The Review:
Here, the author exposes his new "free energy theory of consciousness" to the public. It proposes to solve "the hard problem of consciousness" once and for all.
It begins with a series of provocative but interrelated questions that should have been asked many years ago:
How do we picture the world before "picturing a world" became possible that is, before consciousness evolved? How do we represent reality without a tool for representation? What is reality without representation? What does it mean to say that the material word exists beyond or without consciousness? And, without the primary tool of representation, how do we determine what existence is? How is sense made of the world without consciousness? How did the world look when there was no one around to see it?
Professor Mark Solms' thesis is that we have been making so little progress answering these questions because we have been looking in all the wrong places.
According to the author, we have been looking at the cerebral cortex when we should have been looking at the brain stem, which deals with raw feelings rather higher cognitive functioning.
He begins the book by going through six patients with disorders of consciousness.
His aim is to give us a clue as to how physical mechanisms may have led to subjective experiences.
Using his brother as case one, he tells us what it is like to be a conscious organism that has lost his sense of who he is. He watched his brother lose that ability after suffering brain damage resulting from a fall from their roof. His brother never recovered and became someone else. It led the author to ask a further question: How can a physical organ be us?
We have been taught that the complex multilevel cortical functions govern the mind. But where is the "we," the subject, in all of this processing? The same processing can be done with a cell phone. So why is a subject needed in this process?
The easy problem of consciousness is the part describing brain mechanisms. The hard problem is hard because after the mechanisms all have been explained we still do not know how consciousness works generally, or why we need feelings in particular.
A blind person can know everything there is to know about visual processing. But she still cannot see. The act of seeing is not contained within her knowledge set. Seeing is in another causal universe.
Why doesn't seeing just go on in the dark like a cell phone does when it recognizes faces, or as does normal anatomic processing all the time? Both are perceptions without awareness because neither is aware of what it is doing.
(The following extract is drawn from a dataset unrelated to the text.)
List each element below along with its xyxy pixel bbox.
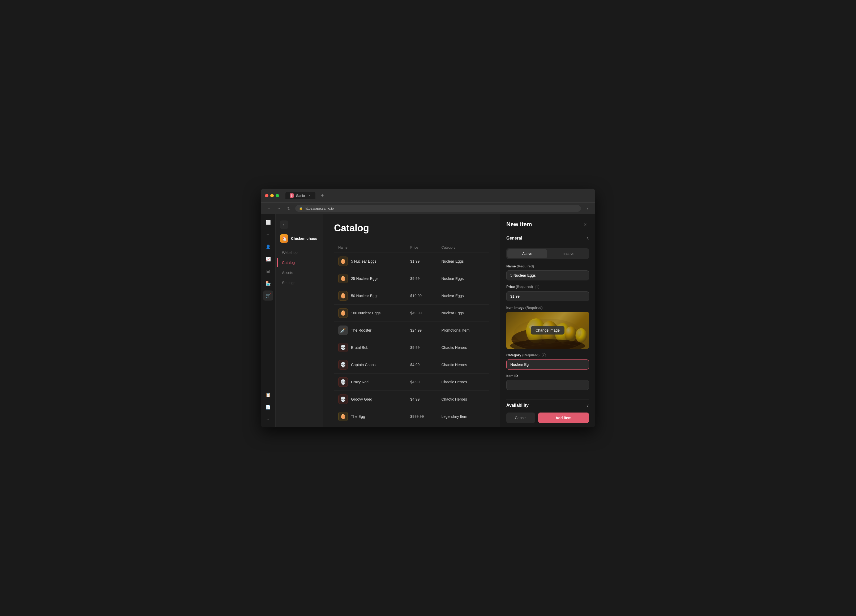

So, why do we need awareness?
The answer is that looking only at brain functions is looking in the wrong place.
We used to believe that the cerebral cortex was the global work space, and that it included the subjective too. So, according to that now debunked theory, if the cortical part of the brain is lost, then subjectivity must be lost too.
But this is not what happens with patients and animals lacking a pre-frontal lobe. Tests show that neither loses their sense of self or their consciousless.